To this purpose, the book consists of two parts: the first contains four “short investigations,” and the second has two longer ones. The problems presented in the first part of the book serve as a warm-up for the longer ones, which expand on some of the questions in the beginning, but take them to new levels of generalization, while at the same time developing longer sequences of problems that can be solved more easily by moving from one to another. Topics covered include some familiar mathematical games such as the game of Nim and variations, arithmetical properties of numbers, area and volume formulas and properties of lattices, all presented in relation with the underlying idea of using recurrences for making and solving generalizations.

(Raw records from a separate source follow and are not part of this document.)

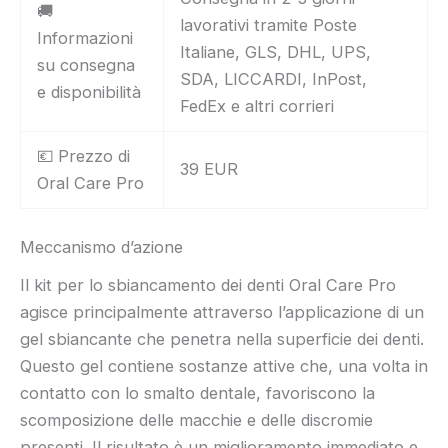
🚚
lavorativi tramite Poste
Informazioni
Italiane, GLS, DHL, UPS,
su consegna
SDA, LICCARDI, InPost,
e disponibilità
FedEx e altri corrieri
💶 Prezzo di
39 EUR
Oral Care Pro
Meccanismo d’azione
Il kit per lo sbiancamento dei denti Oral Care Pro
agisce principalmente attraverso l’applicazione di un
gel sbiancante che penetra nella superficie dei denti.
Questo gel contiene sostanze attive che, una volta in
contatto con lo smalto dentale, favoriscono la
scomposizione delle macchie e delle discromie
presenti. Il risultato è un miglioramento immediato e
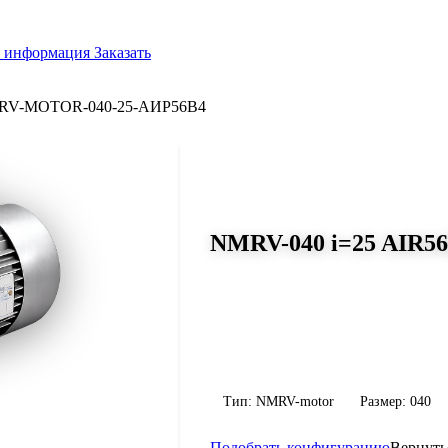
я информация
Заказать
RV-MOTOR-040-25-АИР56B4
СЕРИЯ WORM-GEARS
NMRV-040 i=25 AIR56
Размер 040, передаточное число 2
Червячный мотор-редуктор NMRV-040 
передаточное число 25, масса 2.3 кг. 
конфигурацию по габариту и присоед
Тип: NMRV-motor
Размер: 040
Подобрать конфигурацию
Вернуть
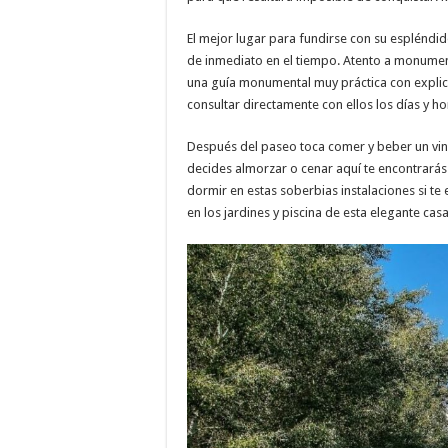
El mejor lugar para fundirse con su espléndid
de inmediato en el tiempo. Atento a monument
una guía monumental muy práctica con explica
consultar directamente con ellos los días y ho
Después del paseo toca comer y beber un vini
decides almorzar o cenar aquí te encontrarás
dormir en estas soberbias instalaciones si te
en los jardines y piscina de esta elegante casa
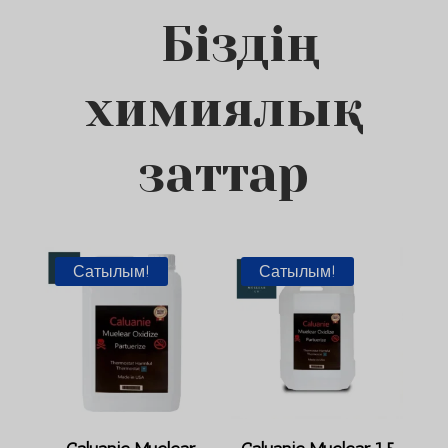
Біздің
химиялық
заттар
Сатылым!
Сатылым!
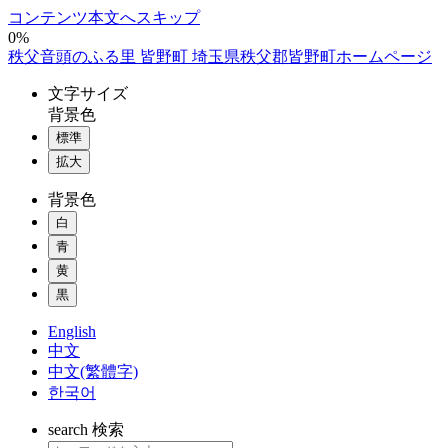
コンテンツ本文へスキップ
0%
秩父音頭のふる里 皆野町 埼玉県秩父郡皆野町ホームページ
文字
サイズ
背景色
標準
拡大
背景色
白
青
黄
黒
English
中文
中文(繁體字)
한국어
search
検索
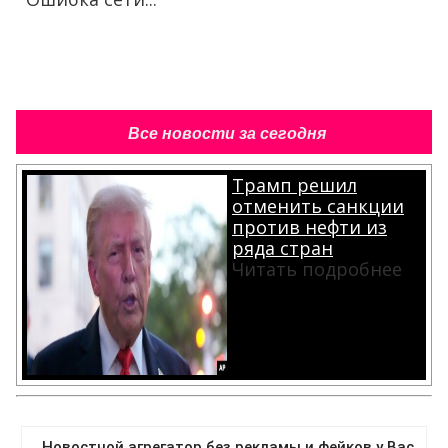
Все новости за сегодня
Трамп решил
отменить санкции
против нефти из
ряда стран
Читать подробнее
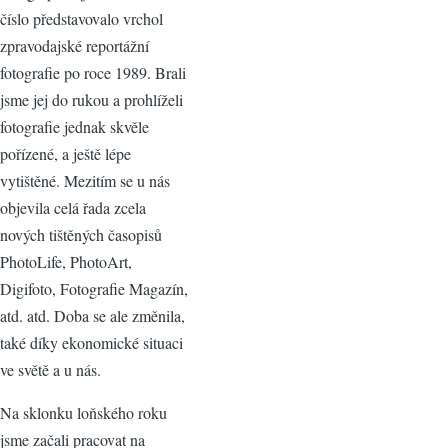
číslo představovalo vrchol
zpravodajské reportážní
fotografie po roce 1989. Brali
jsme jej do rukou a prohlíželi
fotografie jednak skvěle
pořízené, a ještě lépe
vytištěné. Mezitím se u nás
objevila celá řada zcela
nových tištěných časopisů
PhotoLife, PhotoArt,
Digifoto, Fotografie Magazín,
atd. atd. Doba se ale změnila,
také díky ekonomické situaci
ve světě a u nás.
Na sklonku loňského roku
jsme začali pracovat na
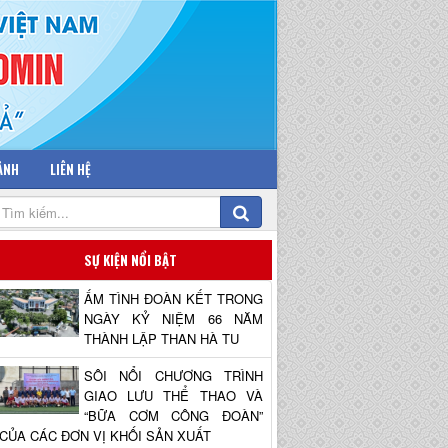
 ẢNH
LIÊN HỆ
SỰ KIỆN NỔI BẬT
ẤM TÌNH ĐOÀN KẾT TRONG
NGÀY KỶ NIỆM 66 NĂM
THÀNH LẬP THAN HÀ TU
SÔI NỔI CHƯƠNG TRÌNH
GIAO LƯU THỂ THAO VÀ
“BỮA CƠM CÔNG ĐOÀN”
CỦA CÁC ĐƠN VỊ KHỐI SẢN XUẤT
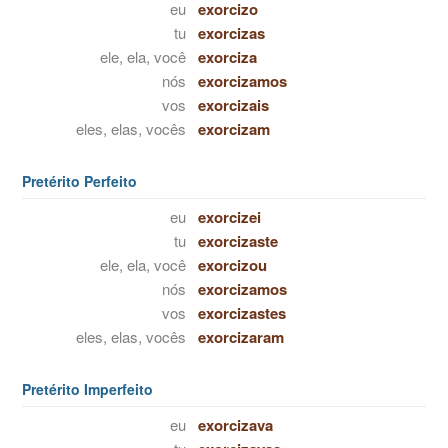
eu
exorcizo
tu
exorcizas
ele, ela, você
exorciza
nós
exorcizamos
vos
exorcizais
eles, elas, vocês
exorcizam
Pretérito Perfeito
eu
exorcizei
tu
exorcizaste
ele, ela, você
exorcizou
nós
exorcizamos
vos
exorcizastes
eles, elas, vocês
exorcizaram
Pretérito Imperfeito
eu
exorcizava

I must confess that I am myself a big fan of sets of problems that develop ideas and as such make the solving of the harder questions easier. Choosing the right problems and the right order for this type of sets is difficult, but it leaves the solver not only with a solution, but also with a gratifying feeling of understanding the thought process involved in breaking the mystery. From this point of view, Discovering Mathematics… does a wonderful job.
On the other hand, the reader should be forewarned that this is neither a recreational mathematics book, nor a textbook… but rather a problem book. The exercises fall in a sequence with hardly a comment in between, and there is not much choice for progressing through the book aside from spending the time to solve each problem or reading the rather concise solutions. This is because the author, in his intent to coerce the reader into really doing the work, formulates many of the questions by asking the reader to generalize the result obtained in the previous exercise or compare the answer from the previous exercise to something else. If you didn’t really do the previous exercise (maybe because you thought it wasn’t very interesting and wanted to skip ahead), well… there’s no way to use that answer. For those patient enough to work through all the problems, both hints and answers are provided in each section.
Due to the manner in which the book is written, I think the book will have its greatest appeal to people who are already wholeheartedly convinced of the beauty of mathematics. For such an audience, the interesting problems and the sequenced presentation will provide many hours of problem solving fun.